Cultivating Brand Ambassadorship: Who Should Take the First Step?

McKinseyFollowing up on our post on employee brand ambassadorship:

This month’s issue of The McKinsey Quarterly features a compelling new research article on what it calls enterprise Web 2.0.

In a two year-long survey of fifty early-adopter executives, McKinsey found that social networks, blogs, wikis, and internal information markets have fast become go-to tools for a new kind of corporate environment. However, the survey also revealed that some companies have stumbled outright: more than a few managers have had a tough time figuring out how to encourage meaningful Web 2.0 participation internally.

To its credit, McKinsey has identified a set of management imperatives for using and championing social networks and other new technologies effectively. We were excited to see these imperatives fleshed out since they’re relevant to cultivating employee brand ambassadorship on social networks. Indeed, we might refine these business recommendations — here, we’ll simply focus on one of them — in order to demonstrate the success factors that get your employees to become your long-term brand enthusiasts.

Imperative #1: Bottom-up culture needs a catalyst. It goes without saying that social networks like Facebook are decentralized by nature. Different spokes of user contribution — everything from a comment submitted to a video shared — constitute the elements of viral growth by which content is shared freely and openly.

Unfortunately, the decentralized nature of new technologies can sometimes fool an organization into thinking that their adoption involves an automatic process. Build an open blog or an internal wiki, and no doubt your employees will post on it. Send around that new video from marketing, and no doubt your colleagues will do the same. More often than not, though, it simply doesn’t work this way.

The significance of having brand champions (or brand catalysts) on your team is fairly obvious. What’s somewhat less obvious, though, is the absolute, prior importance of who your brand catalysts really are: it’s vital that you choose the right people to generate some initial momentum for your marketing messages.
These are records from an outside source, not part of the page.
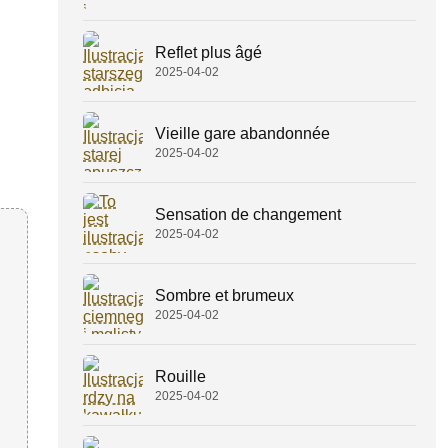
Reflet plus âgé
2025-04-02
Vieille gare abandonnée
2025-04-02
Sensation de changement
2025-04-02
Sombre et brumeux
2025-04-02
Rouille
2025-04-02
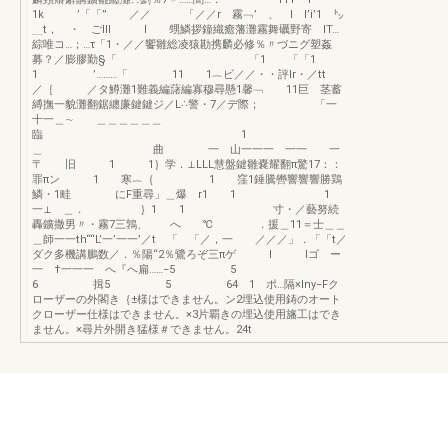
1k ’「「” ／／ 「／／r 霧﹁’ 、 I I’i’1 ㌧
＿t， ・ ごIII l 甥鱗拶鐘織癒藩灘霧舞礪野寄 lT…
綜唯コ…；…τ「1・／／饗雛総凌猿勘携麟必修％〃づニグ塑姦
募？／膨膠勤§「 「1 「「1
1 ’………「 11 1︷ビ／／・・評Ir・／tt
／［ ／タ鱒灘1難義編藷編寡穆尋懸1馨﹁ 11巨 茎蓄
縛撫一貌灘翻鋸纏廉鍵鍵ジ／L∴警・7／デ際； 「一
十一＿∼ ＿＿＿＿＿＿
臨 1
＿ 曲 一 山一一一 一一 一
〒 旧 1 1｝学．⊥LLL慧盤鍵雛嚢耀翻π驚17：：
罪πン 1 寒︷｛ 1 窪1錘騰轡響響響勝鶏
鱗・1畦 にF重尋」＿爆 r1 1 1
一⊥ ＿． ｝1 1 寸・／藝努続
轟鑛撒男〃・霧7三鶉、 へ ℃ ．援＿11＝士＿＿
＿師一一th““L’一’一一’／t 「 「／，一 ／／／」．「「t／
ダク多機講鵬数／．％陽“2％鷺ろぞ三πゲ l Iゴ ー
一 †一一一 へ『へ扁……−5 5
6 揖5 5 64 1 ポ…隔×lny−Fク
ローザーの外閣き｛±様はできません。ン2埋込使用鋳のオート
クローザー仕様はできません。×3片覇きの埋込使用旛工はでき
ません。×尋片外開き猛様＃できません。24t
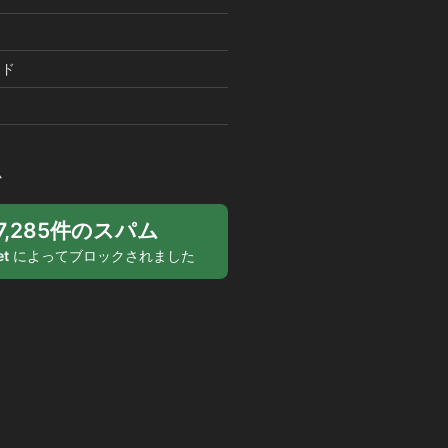
ード
ム
07,285件のスパム
et
によってブロックされました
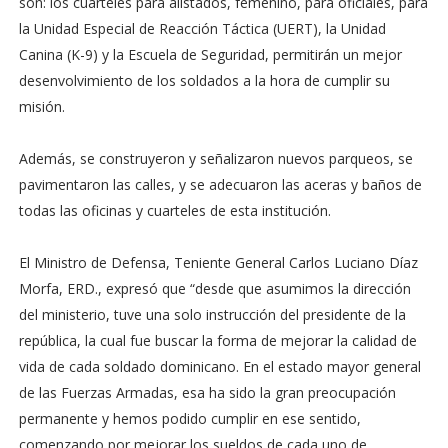
son: los cuarteles para alistados, femenino, para oficiales, para
la Unidad Especial de Reacción Táctica (UERT), la Unidad
Canina (K-9) y la Escuela de Seguridad, permitirán un mejor
desenvolvimiento de los soldados a la hora de cumplir su
misión.
Además, se construyeron y señalizaron nuevos parqueos, se
pavimentaron las calles, y se adecuaron las aceras y baños de
todas las oficinas y cuarteles de esta institución.
El Ministro de Defensa, Teniente General Carlos Luciano Díaz
Morfa, ERD., expresó que “desde que asumimos la dirección
del ministerio, tuve una solo instrucción del presidente de la
república, la cual fue buscar la forma de mejorar la calidad de
vida de cada soldado dominicano. En el estado mayor general
de las Fuerzas Armadas, esa ha sido la gran preocupación
permanente y hemos podido cumplir en ese sentido,
comenzando por mejorar los sueldos de cada uno de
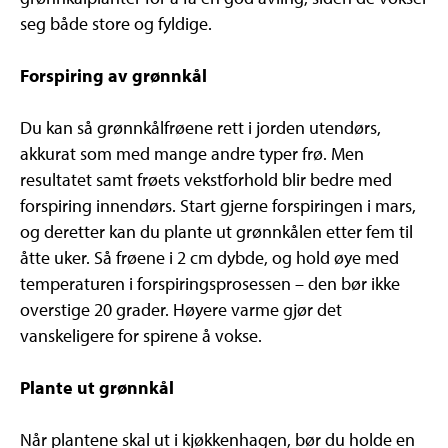
seg både store og fyldige.
Forspiring av grønnkål
Du kan så grønnkålfrøene rett i jorden utendørs,
akkurat som med mange andre typer frø. Men
resultatet samt frøets vekstforhold blir bedre med
forspiring innendørs. Start gjerne forspiringen i mars,
og deretter kan du plante ut grønnkålen etter fem til
åtte uker. Så frøene i 2 cm dybde, og hold øye med
temperaturen i forspiringsprosessen – den bør ikke
overstige 20 grader. Høyere varme gjør det
vanskeligere for spirene å vokse.
Plante ut grønnkål
Når plantene skal ut i kjøkkenhagen, bør du holde en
For instance: If your youngest employees are the ones spreading your brand messages on Facebook, then that’s one (potentially effective) thing. But it’s a different thing entirely to have your enterprise’s CEO be that no-holds-barred ambassador on Facebook himself/herself. While the former reflects an arguable expectation, the latter signals to your employees a powerful commitment to organizational innovation.

So, when thinking about how to use new technologies within the enterprise, it’s a good exercise to ask and answer: Who are our brand catalysts? Who can be convinced to become our company’s brand catalysts? And who, if they jumped onboard, would positively surprise and inspire?